Because, well, the non-benders are oppressed. Gangs of bender thugs extort shop owners for “protection,” and even when Korra runs them off, the bending battle causes serious damage to the city, which isn’t exactly grateful for her help. Professional benders are the city’s revered sports stars and the world is governed by a council of five benders. (By the second season, it’s mentioned in an aside that it now has a president, progress toward giving non-benders and benders equal voices.). But at the same time, the growth of technology is moving non-bender businessmen into positions of prominence, and creating the possibility for weapons not fueled by magic. All of which creates an environment ripe for rebellion, and rebel the Equalists do.
Neither side is totally in the right—the city government engages in some serious profiling when it imposes a curfew on all non-benders (recalling a current debate over the racism of stop and frisk policies); the Equalists use terrorist tactics that are all too familiar, endangering citizens, targeting landmarks, issuing ultimatums. My only complaint about the show is that after a season spent exploring these class issues, it wrapped them up a little too tidily in the finale, when the Equalists’ Dear Leader is revealed to have been a bender all along and therefore unfit to represent the non-bending masses. But all in all, it was a pretty ambitious allegory.
And the show isn’t going any smaller for its second season. The first two episodes premiered last weekend, and this time it looks like Korra and the gang will be tackling religion and spirituality.
The Season Two premiere finds Korra at a state-fair-style festival of fried food and carnival games at the South Pole. Only according to her uncle, the leader of the Northern Water Tribe, the “Glacier Spirits Festival” used to be a time of fasting and solemn communing with the spirits. “Now it’s just a chance to see some rube try to stick an entire Arctic hen in his mouth,” he despairs. Step into pretty much any store around pretty much any holiday and you could complain of a similar commercialization.
The Avatar isn’t just a bending master—he or she is also the bridge between the physical and spirit worlds. Where Aang, the Avatar in Avatar was more in touch with his spiritual side, Korra is a physical, athletic Avatar who has never excelled at quiet meditation. These early episodes paint a picture of “sinners in the hands of angry spirits,” as enraged ghosts smash up the South Pole. Whether they’re upset because of the festival’s secularization is unclear, though. Korra’s uncle and her father vie for her allegiance, her uncle extolling the necessity of tradition and spirituality, her father arguing that the physical and spiritual realms should stay separate. Though Korra goes with her uncle, at least for now, both sides are convincing and based on past performance, I’m hopeful that this won’t be where the debate ends, and the show will handle the issue with its usual grace.

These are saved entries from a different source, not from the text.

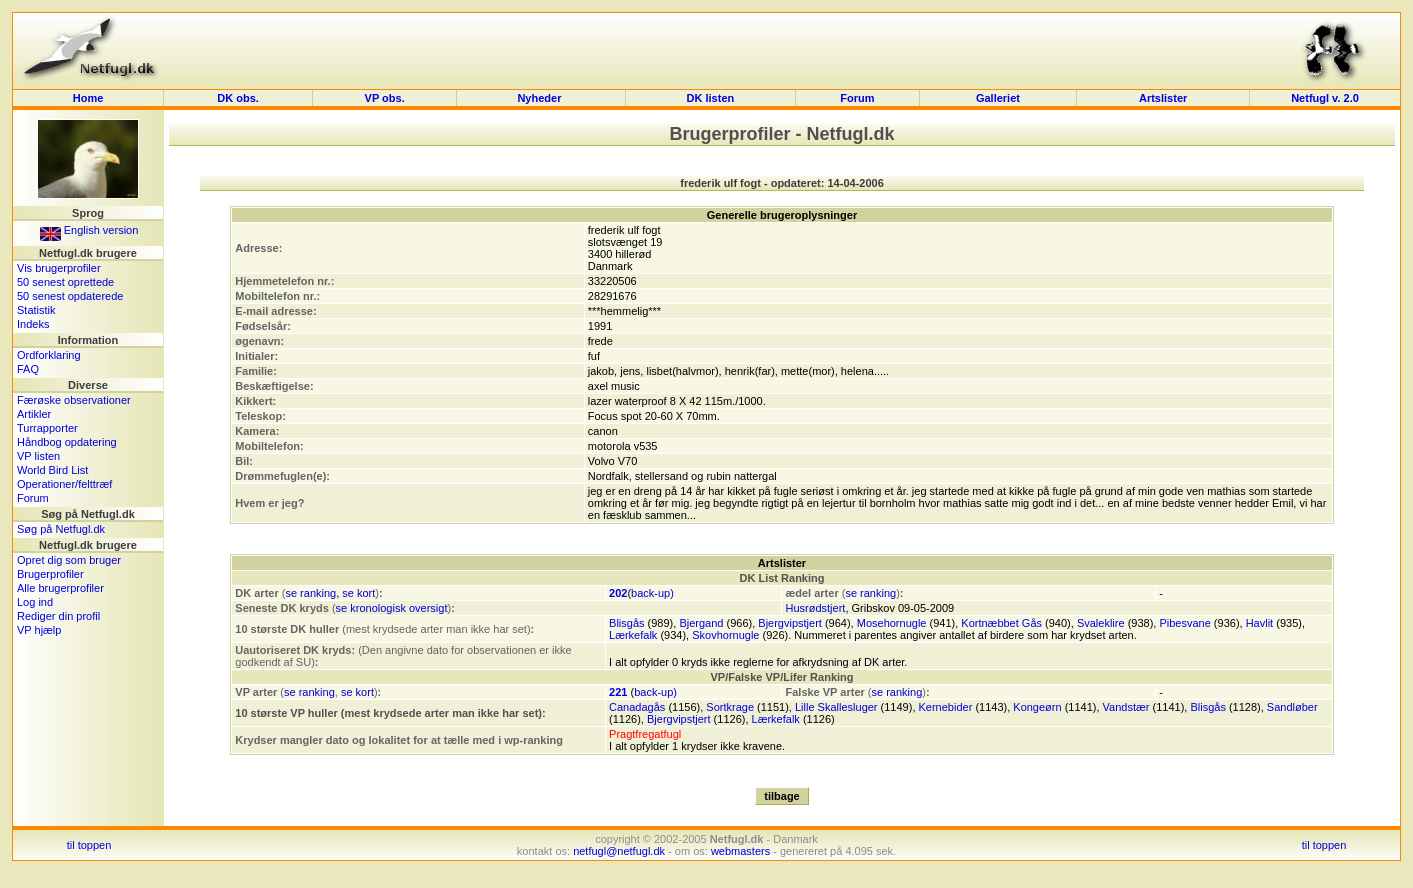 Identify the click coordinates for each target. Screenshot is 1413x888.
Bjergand (701, 623)
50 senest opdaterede (70, 296)
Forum (857, 98)
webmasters (740, 851)
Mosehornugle (892, 623)
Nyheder (540, 98)
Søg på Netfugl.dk (61, 529)
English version (89, 230)
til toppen (89, 845)
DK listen (711, 98)
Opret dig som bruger (69, 560)
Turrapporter (47, 428)
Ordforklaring (49, 355)
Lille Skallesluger (836, 707)
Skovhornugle (725, 635)
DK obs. (238, 98)
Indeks (33, 324)
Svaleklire (1101, 623)
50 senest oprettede (65, 282)
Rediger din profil (58, 616)
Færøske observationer (74, 400)
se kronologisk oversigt (392, 608)
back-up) (652, 593)
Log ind (35, 602)
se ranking (310, 593)
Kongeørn (1037, 707)
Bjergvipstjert (790, 623)
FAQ (28, 369)
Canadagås (637, 707)
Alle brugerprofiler (60, 588)
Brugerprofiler (50, 574)
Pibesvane (1184, 623)
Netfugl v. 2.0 (1325, 98)
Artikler (34, 414)
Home (88, 98)
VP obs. (385, 98)
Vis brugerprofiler (59, 268)
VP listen (38, 456)
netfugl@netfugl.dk (619, 851)
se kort (358, 593)
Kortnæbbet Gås (1001, 623)
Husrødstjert (815, 608)
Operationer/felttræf (64, 484)
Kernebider (946, 707)
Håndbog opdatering (67, 442)
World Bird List (52, 470)
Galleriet (998, 98)
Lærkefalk (633, 635)
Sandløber (1292, 707)
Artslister (1163, 98)
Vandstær (1126, 707)
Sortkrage (730, 707)
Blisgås (626, 623)
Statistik (36, 310)
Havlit (1260, 623)
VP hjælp (39, 630) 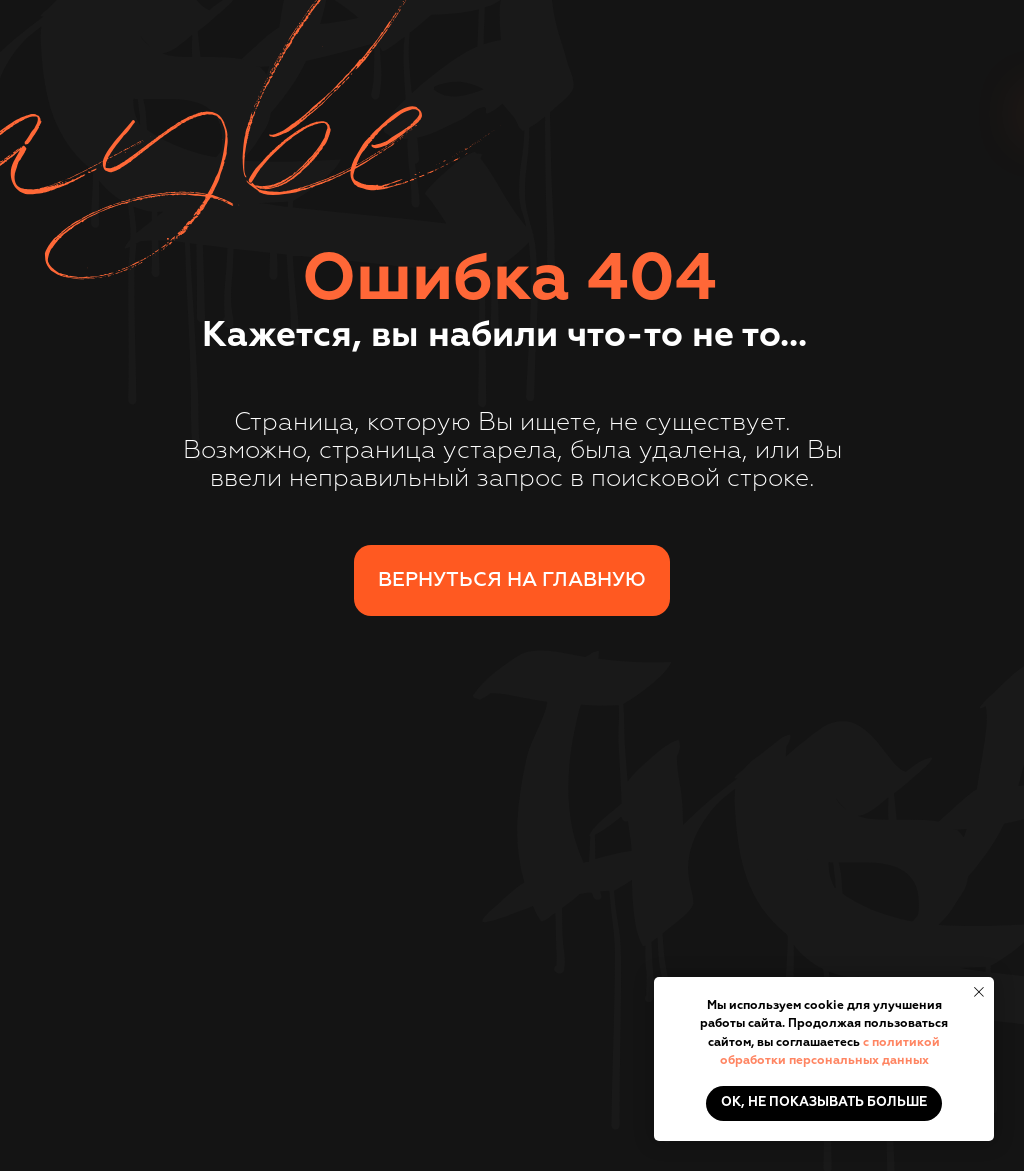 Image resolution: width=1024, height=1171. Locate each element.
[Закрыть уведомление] (979, 992) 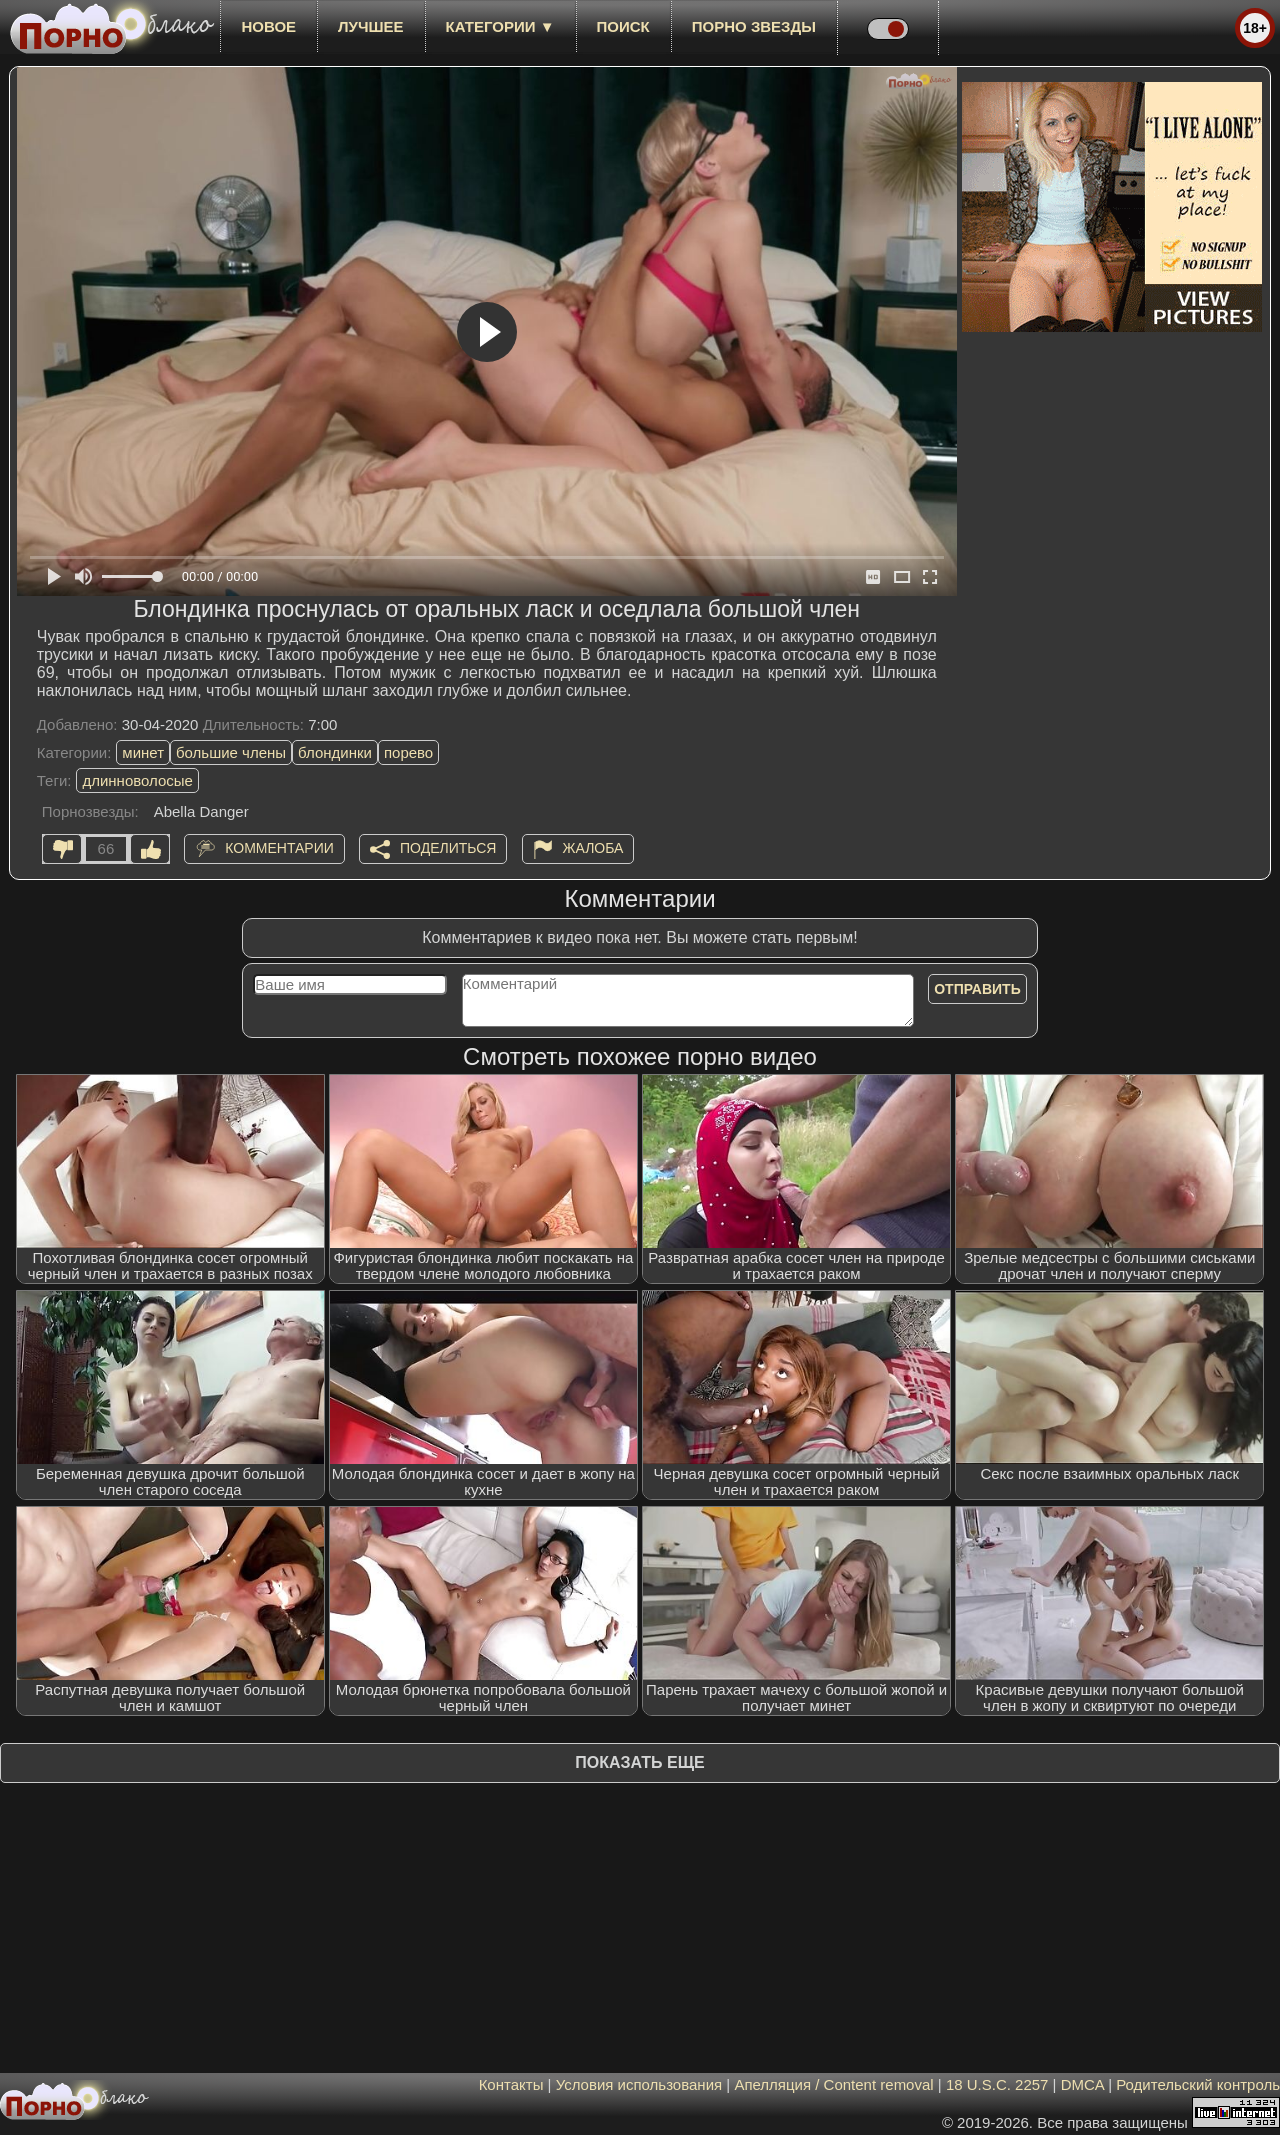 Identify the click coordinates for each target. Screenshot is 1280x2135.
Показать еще (639, 1762)
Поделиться (448, 848)
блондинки (335, 752)
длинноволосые (137, 780)
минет (143, 752)
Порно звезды (754, 26)
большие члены (231, 752)
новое (268, 26)
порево (408, 752)
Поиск (623, 26)
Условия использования (639, 2084)
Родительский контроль (1198, 2084)
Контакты (511, 2084)
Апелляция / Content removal (833, 2084)
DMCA (1082, 2084)
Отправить (977, 989)
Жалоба (593, 848)
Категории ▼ (500, 26)
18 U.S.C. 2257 (997, 2084)
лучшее (370, 26)
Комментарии (279, 848) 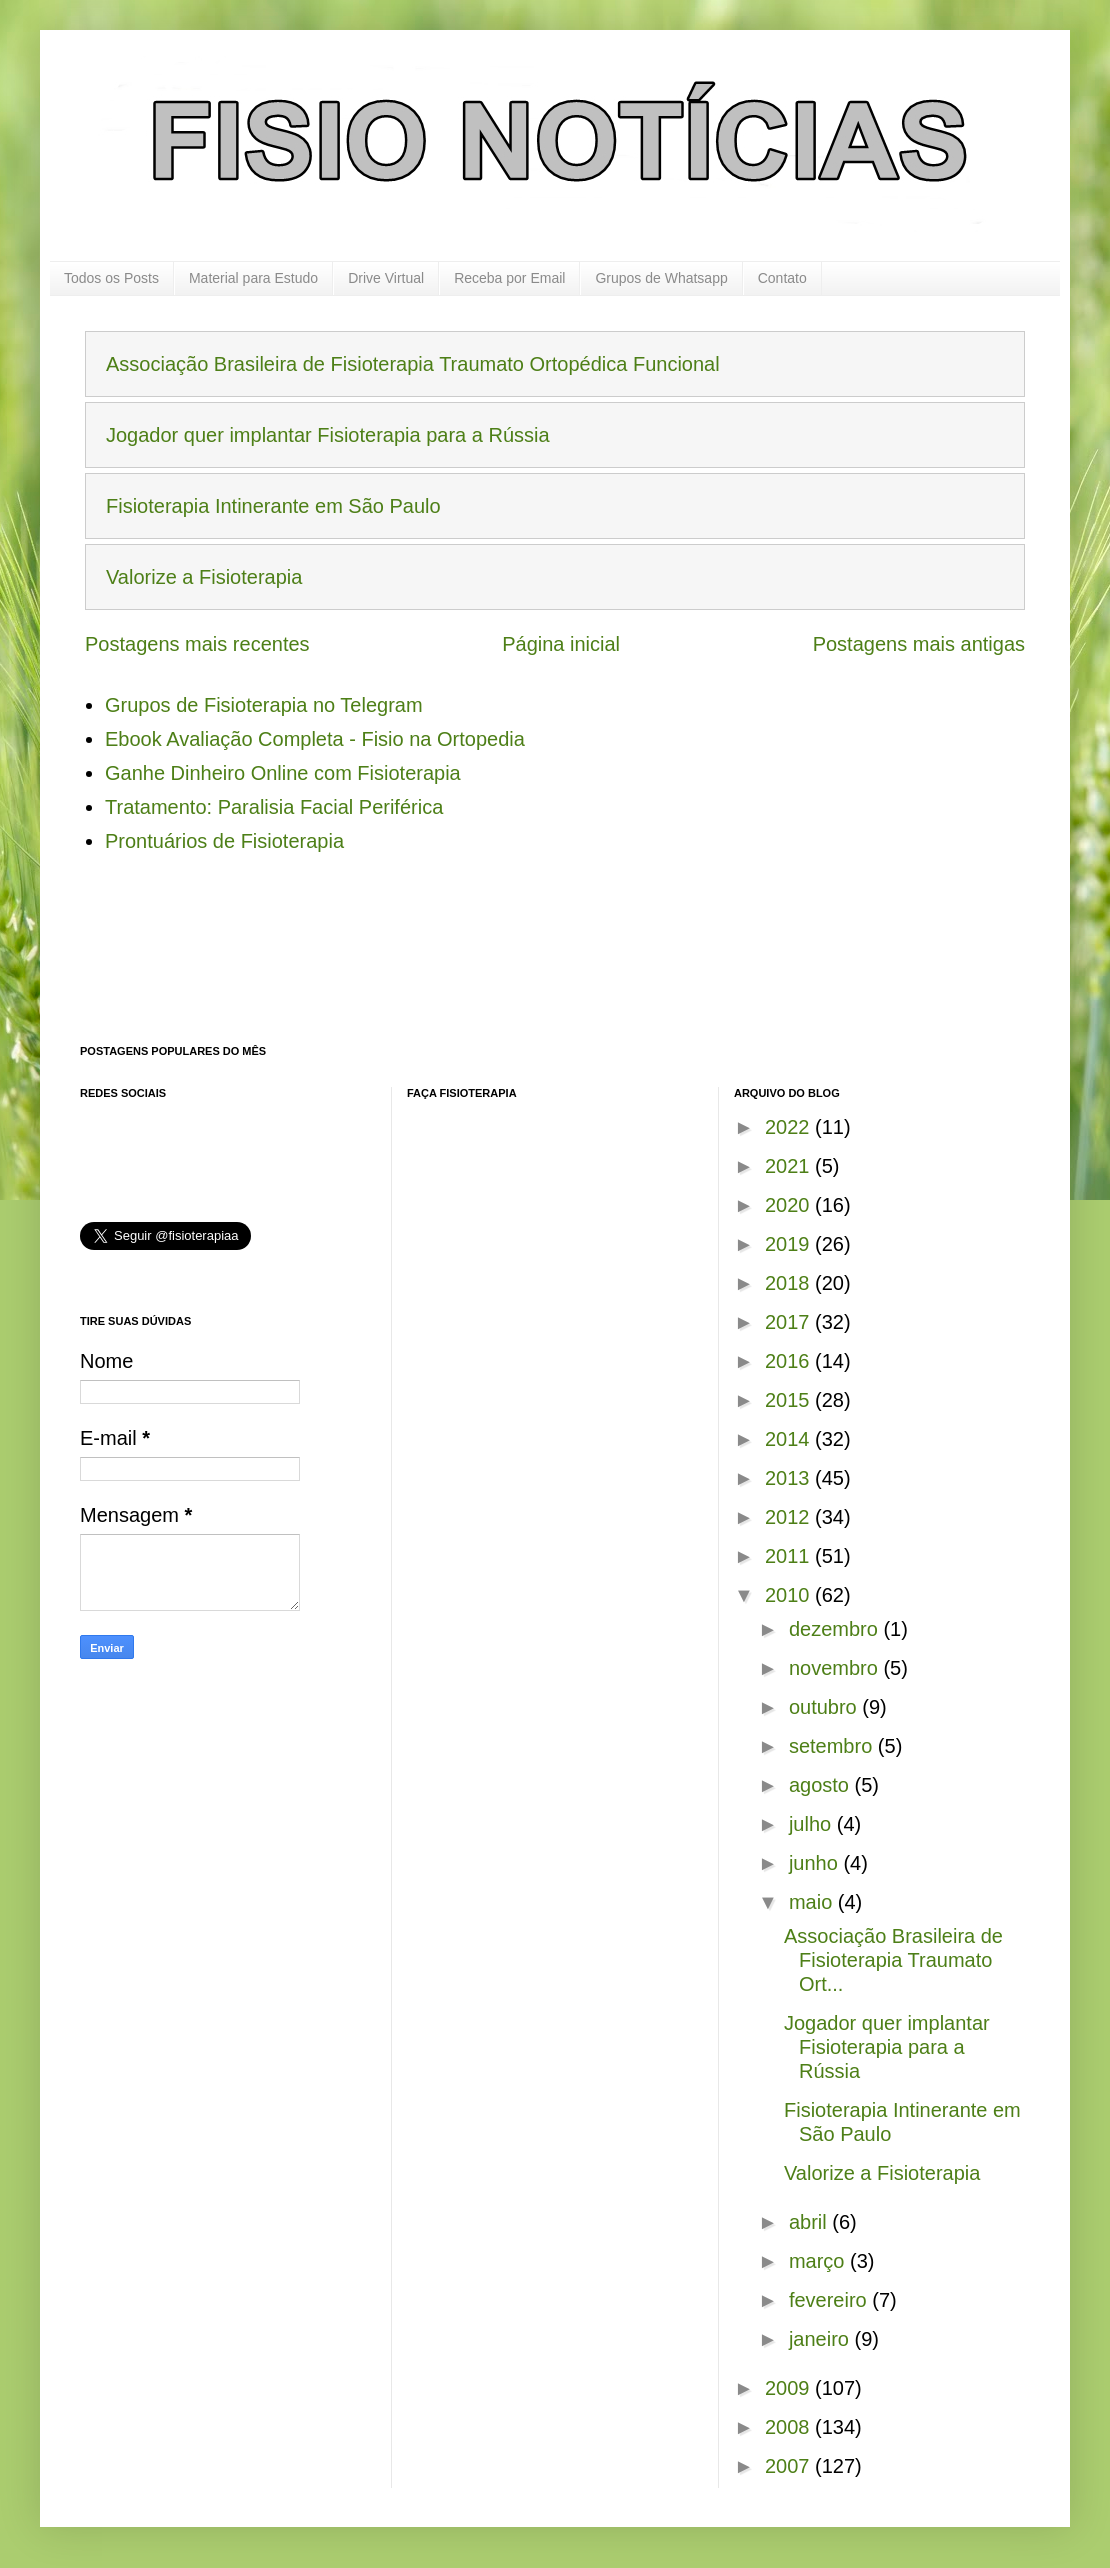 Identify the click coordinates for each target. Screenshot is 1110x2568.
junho (816, 1863)
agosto (822, 1785)
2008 (790, 2427)
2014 (790, 1439)
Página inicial (561, 644)
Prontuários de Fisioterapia (224, 841)
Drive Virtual (386, 278)
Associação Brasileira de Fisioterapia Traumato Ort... (893, 1960)
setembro (833, 1746)
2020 (790, 1205)
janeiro (822, 2339)
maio (813, 1902)
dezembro (836, 1629)
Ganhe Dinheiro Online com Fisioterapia (283, 773)
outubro (825, 1707)
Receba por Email (509, 278)
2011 (790, 1556)
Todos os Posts (111, 278)
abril (810, 2222)
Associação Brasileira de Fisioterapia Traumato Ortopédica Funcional (413, 364)
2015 (790, 1400)
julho (813, 1824)
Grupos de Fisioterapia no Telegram (264, 705)
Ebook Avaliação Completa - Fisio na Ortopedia (315, 739)
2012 (790, 1517)
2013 (790, 1478)
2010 (790, 1595)
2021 (790, 1166)
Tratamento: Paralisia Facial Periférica (274, 807)
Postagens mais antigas (919, 644)
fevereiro (830, 2300)
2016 (790, 1361)
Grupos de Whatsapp (661, 278)
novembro (836, 1668)
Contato (782, 278)
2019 (790, 1244)
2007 (790, 2466)
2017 (790, 1322)
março (819, 2261)
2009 (790, 2388)
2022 (790, 1127)
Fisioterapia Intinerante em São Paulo (273, 506)
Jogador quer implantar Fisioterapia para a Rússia (328, 435)
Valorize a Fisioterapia (204, 577)
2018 (790, 1283)
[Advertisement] (444, 963)
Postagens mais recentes (197, 644)
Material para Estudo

This is all Deep Stuff, but in making its nuanced social commentary, Korra sacrifices none of the warmth, whimsy, and self-referential wit that made Avatar so great to begin with. The show is never preachy, always fun, with slapstick interludes, adorable compound animals like otter penguins and polar-bear dogs, and just the right amount of romance to break up the action. All the fixings for a great kids show (though if I haven’t convinced you by now that it’s worthwhile for adults too, I never will), but what places it in the upper echelons of the fantasy genre is that its offers a fully realized, exciting world while commenting on larger, perennial questions. We’re dealing with these questions now, as we always have, and they are unlikely to have gone away by the time Korra’s core audience grows up.